Sonuçta; Osman Sınav’ın yapımcılığında ekrana taşınan ‘Şahane Damat’ta tüm olay, diziye hangi gözlükle baktığınıza bağlı! Şayet baştan karalama gözlüğünü takmışsanız, olumlu yaklaşmanız zaten kökten imkânsızlaşmıştır. Fütursuzca eleştireceğiniz dizinin kurgusunu beğenmez, oyunculukları yerden yere vurup yapımın bütününü demode bulabilirsiniz.

Buna karşılık yansızlık gözlüğünü takmışsanız, karakterleriyle ‘İnadına Aşk’, ‘Aşk Yeniden’, ‘Poyraz Karayel’ gibi dizilerden esintiler hissettiren… İçeriğindeki parodi özelliğiyle taşları gediğine yerleştiren ‘Şahane Damat’ın, çiğ renklerle gözümüzü yoranlardan, aşırı gürültülü özenti karakterleriyle ruhumuzu daraltanlardan ve kasıntı patronlarıyla alabildiğine laubali konuşma cesareti sergileyip yapaylığın dibine vurarak ‘Bu kadar da olmaz ki’ dedirtenlerden çok daha samimi, doğal ve eğlendirici bir yapım olduğunu görebilirsiniz. Biz de bunu gördük ve kafayı, aldığı reytinglere takmadan değerlendirdik. Umarım izleyici de, Star TV de yerli yersiz nifak tohumlarına itibar etmeyip bu güzel işe şans tanırlar.

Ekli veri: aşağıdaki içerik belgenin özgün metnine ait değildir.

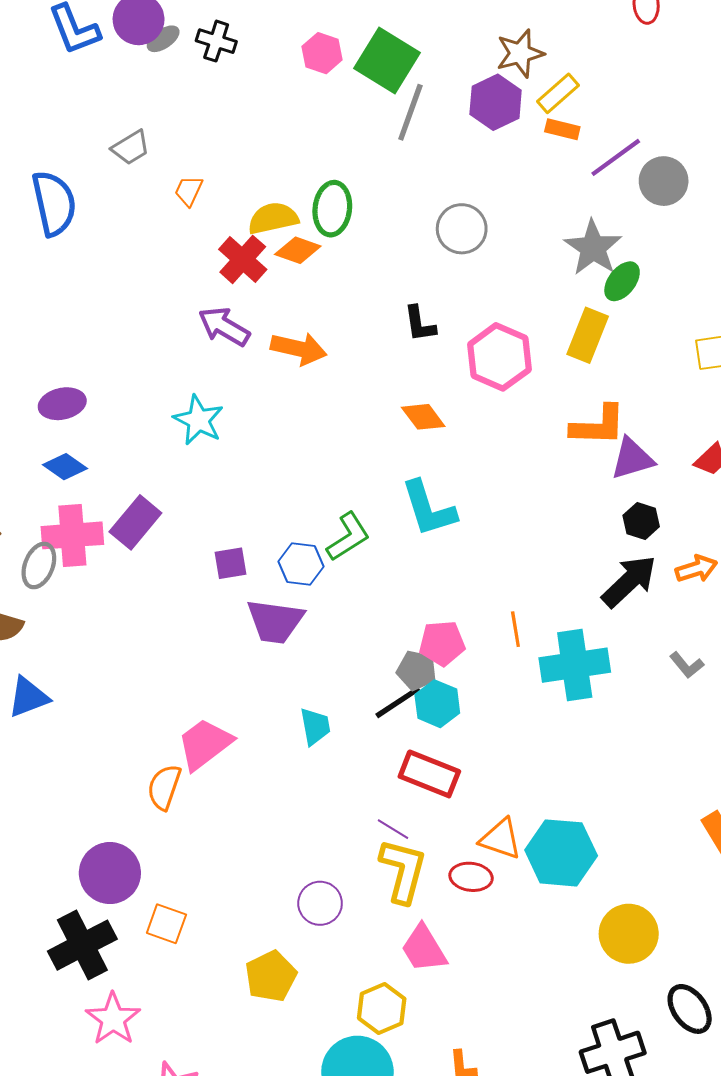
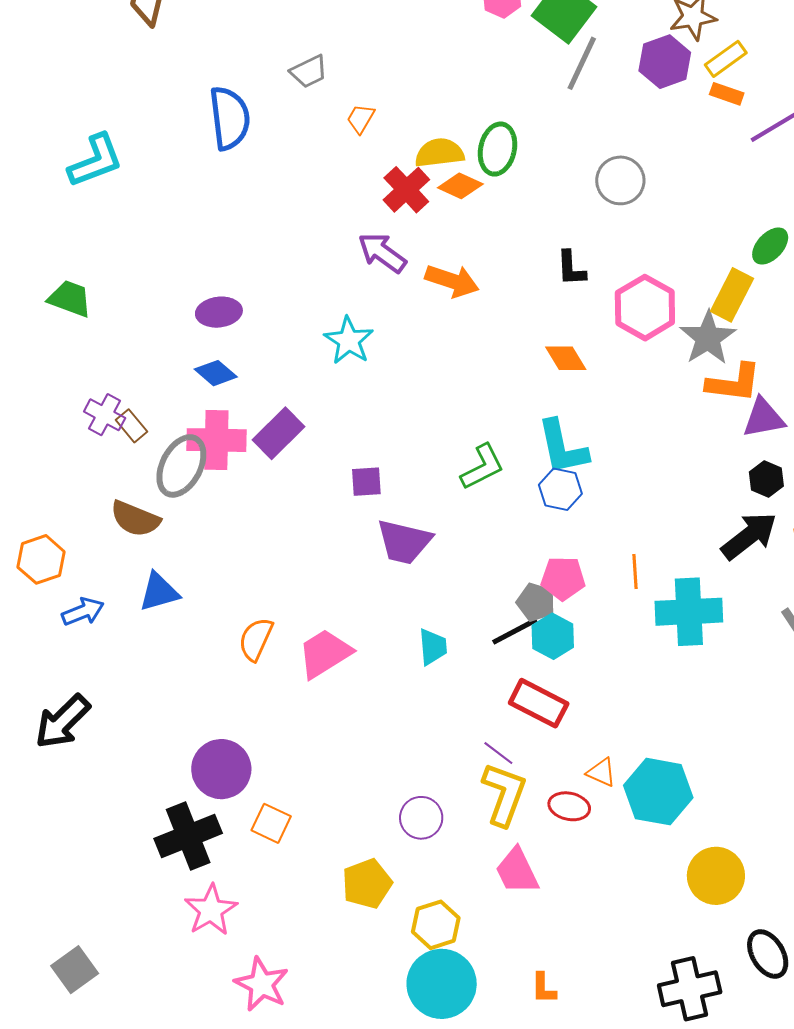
gray star: (593, 248) -> (708, 338), moved
blue hexagon: (301, 564) -> (560, 489), moved
gray ellipse: (39, 566) -> (181, 466), size x1.4
orange semicircle: (164, 787) -> (256, 639), moved
orange triangle: (501, 839) -> (601, 772), size x0.7
yellow hexagon: (382, 1008) -> (436, 925), moved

Ramazan ve sezon finalleri sonrasında kendini çok daha iyi gösterebileceğini düşündüğüm dizi için son sözüm… Televizyon programında çaçaronluğuyla dikkat çeken kaynanaya bile en büyük gazete ekinde köşe yazarlığı yaptırıldığını düşünürsek, Melike’ye burç yorumu yazdıran medyatik içeriği gayet mantıklı duran ve her karakteriyle ayrı bir cümbüş sergileyen ‘Şahane Damat’a haksız yüklenerek hakkını yemeyin ve komedi diliyle parmak bastığı detayları alkışlayın. Eliniz varırsa tabii!